* **WHAT YOU HAVE TO DO**
In the records below, find the line with "YJ-SBW一体化温度变送器" and the line with "RELATED ARTICLES". Print both exactly, along with every line between them, and no other line.

(Collected data)

■ ■ ■ ■ ■

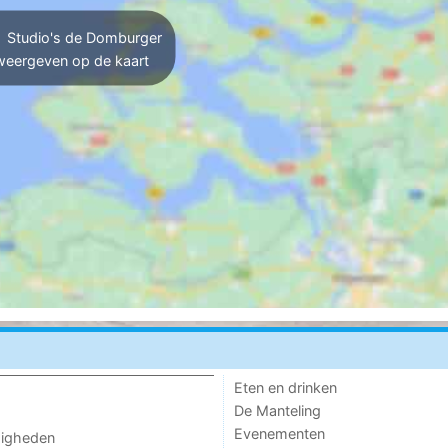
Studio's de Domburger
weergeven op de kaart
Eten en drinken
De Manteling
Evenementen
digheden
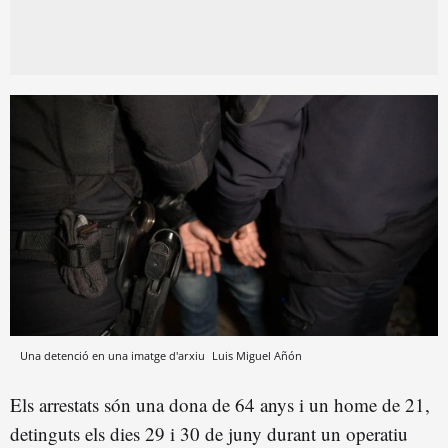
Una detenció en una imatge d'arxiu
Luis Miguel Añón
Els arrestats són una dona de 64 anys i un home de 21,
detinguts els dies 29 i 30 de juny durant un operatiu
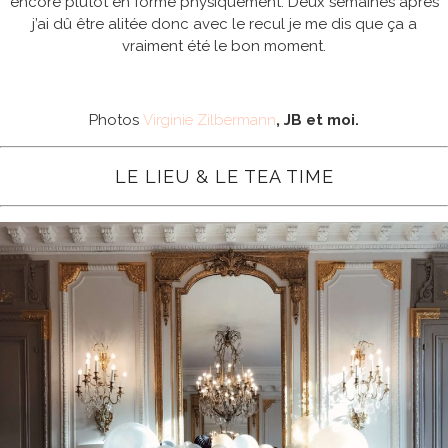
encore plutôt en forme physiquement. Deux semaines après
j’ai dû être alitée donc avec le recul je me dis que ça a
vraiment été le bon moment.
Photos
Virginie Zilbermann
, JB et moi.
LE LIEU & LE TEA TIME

■ ■ ■ ■ ■

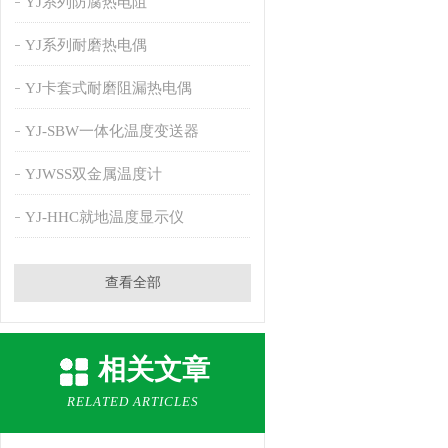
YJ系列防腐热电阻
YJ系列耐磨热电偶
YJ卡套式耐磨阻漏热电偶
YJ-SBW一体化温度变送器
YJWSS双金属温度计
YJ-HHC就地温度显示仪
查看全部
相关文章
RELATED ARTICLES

■ ■ ■ ■ ■

* **ANSWER FOR THE TASK**
YJ-SBW一体化温度变送器
YJWSS双金属温度计
YJ-HHC就地温度显示仪
查看全部
相关文章
RELATED ARTICLES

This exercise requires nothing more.